Records contained in a dataset
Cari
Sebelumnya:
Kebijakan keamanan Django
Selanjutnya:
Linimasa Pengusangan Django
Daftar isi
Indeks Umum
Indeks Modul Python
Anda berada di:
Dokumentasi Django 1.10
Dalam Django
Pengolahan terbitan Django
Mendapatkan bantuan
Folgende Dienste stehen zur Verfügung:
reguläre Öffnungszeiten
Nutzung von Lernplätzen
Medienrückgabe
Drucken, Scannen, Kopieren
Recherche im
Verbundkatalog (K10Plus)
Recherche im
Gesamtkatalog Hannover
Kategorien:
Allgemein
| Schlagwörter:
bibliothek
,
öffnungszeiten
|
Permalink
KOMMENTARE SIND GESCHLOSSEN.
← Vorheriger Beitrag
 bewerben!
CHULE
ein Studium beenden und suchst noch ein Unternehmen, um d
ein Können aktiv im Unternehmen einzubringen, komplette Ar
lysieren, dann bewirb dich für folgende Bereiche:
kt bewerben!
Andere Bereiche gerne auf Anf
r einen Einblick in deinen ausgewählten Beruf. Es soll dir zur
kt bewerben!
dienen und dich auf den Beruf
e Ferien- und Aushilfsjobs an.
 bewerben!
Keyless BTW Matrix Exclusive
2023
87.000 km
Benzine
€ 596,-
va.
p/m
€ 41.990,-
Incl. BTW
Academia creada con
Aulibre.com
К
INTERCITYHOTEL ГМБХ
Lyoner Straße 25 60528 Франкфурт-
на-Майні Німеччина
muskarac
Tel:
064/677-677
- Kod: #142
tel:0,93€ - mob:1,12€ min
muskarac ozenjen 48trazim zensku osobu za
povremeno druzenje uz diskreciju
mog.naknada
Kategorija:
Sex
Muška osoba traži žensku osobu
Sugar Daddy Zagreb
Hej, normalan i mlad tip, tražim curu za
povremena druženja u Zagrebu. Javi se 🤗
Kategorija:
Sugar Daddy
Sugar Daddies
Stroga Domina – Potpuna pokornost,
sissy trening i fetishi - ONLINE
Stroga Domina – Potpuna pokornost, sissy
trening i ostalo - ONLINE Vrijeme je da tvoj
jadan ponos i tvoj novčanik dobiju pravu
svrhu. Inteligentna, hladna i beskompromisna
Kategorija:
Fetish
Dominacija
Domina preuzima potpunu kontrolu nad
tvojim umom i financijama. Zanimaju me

▶ _WORK ORDER_
Print each line of the data exactly. Keep all of it.

▶ _SOLUTION_
Cari
Sebelumnya:
Kebijakan keamanan Django
Selanjutnya:
Linimasa Pengusangan Django
Daftar isi
Indeks Umum
Indeks Modul Python
Anda berada di:
Dokumentasi Django 1.10
Dalam Django
Pengolahan terbitan Django
Mendapatkan bantuan
Folgende Dienste stehen zur Verfügung:
reguläre Öffnungszeiten
Nutzung von Lernplätzen
Medienrückgabe
Drucken, Scannen, Kopieren
Recherche im
Verbundkatalog (K10Plus)
Recherche im
Gesamtkatalog Hannover
Kategorien:
Allgemein
| Schlagwörter:
bibliothek
,
öffnungszeiten
|
Permalink
KOMMENTARE SIND GESCHLOSSEN.
← Vorheriger Beitrag
 bewerben!
CHULE
ein Studium beenden und suchst noch ein Unternehmen, um d
ein Können aktiv im Unternehmen einzubringen, komplette Ar
lysieren, dann bewirb dich für folgende Bereiche:
kt bewerben!
Andere Bereiche gerne auf Anf
r einen Einblick in deinen ausgewählten Beruf. Es soll dir zur
kt bewerben!
dienen und dich auf den Beruf
e Ferien- und Aushilfsjobs an.
 bewerben!
Keyless BTW Matrix Exclusive
2023
87.000 km
Benzine
€ 596,-
va.
p/m
€ 41.990,-
Incl. BTW
Academia creada con
Aulibre.com
К
INTERCITYHOTEL ГМБХ
Lyoner Straße 25 60528 Франкфурт-
на-Майні Німеччина
muskarac
Tel:
064/677-677
- Kod: #142
tel:0,93€ - mob:1,12€ min
muskarac ozenjen 48trazim zensku osobu za
povremeno druzenje uz diskreciju
mog.naknada
Kategorija:
Sex
Muška osoba traži žensku osobu
Sugar Daddy Zagreb
Hej, normalan i mlad tip, tražim curu za
povremena druženja u Zagrebu. Javi se 🤗
Kategorija:
Sugar Daddy
Sugar Daddies
Stroga Domina – Potpuna pokornost,
sissy trening i fetishi - ONLINE
Stroga Domina – Potpuna pokornost, sissy
trening i ostalo - ONLINE Vrijeme je da tvoj
jadan ponos i tvoj novčanik dobiju pravu
svrhu. Inteligentna, hladna i beskompromisna
Kategorija:
Fetish
Dominacija
Domina preuzima potpunu kontrolu nad
tvojim umom i financijama. Zanimaju me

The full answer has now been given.